- [Work request] Would you repeat exactly the part of the listing below that runs from the line containing "capital increase" down to the line containing "Part No. 85182", inclusive, and nothing else?

- [Supplied information]
______

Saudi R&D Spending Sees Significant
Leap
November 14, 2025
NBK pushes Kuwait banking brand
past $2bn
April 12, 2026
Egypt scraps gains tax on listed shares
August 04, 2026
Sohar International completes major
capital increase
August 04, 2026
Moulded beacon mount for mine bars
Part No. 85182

______

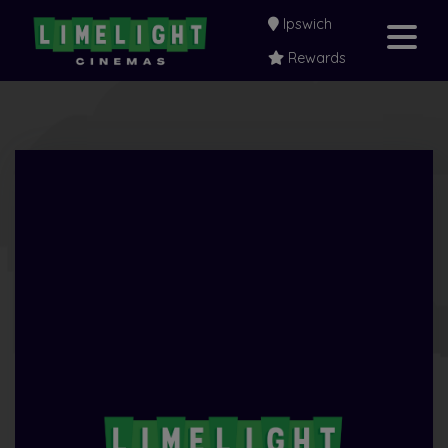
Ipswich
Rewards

______

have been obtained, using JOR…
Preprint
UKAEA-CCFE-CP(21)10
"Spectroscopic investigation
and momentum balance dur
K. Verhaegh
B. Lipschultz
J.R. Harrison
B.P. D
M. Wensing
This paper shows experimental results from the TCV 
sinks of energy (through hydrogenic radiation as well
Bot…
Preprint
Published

______

- [Finished exercise]
capital increase
August 04, 2026
Moulded beacon mount for mine bars
Part No. 85182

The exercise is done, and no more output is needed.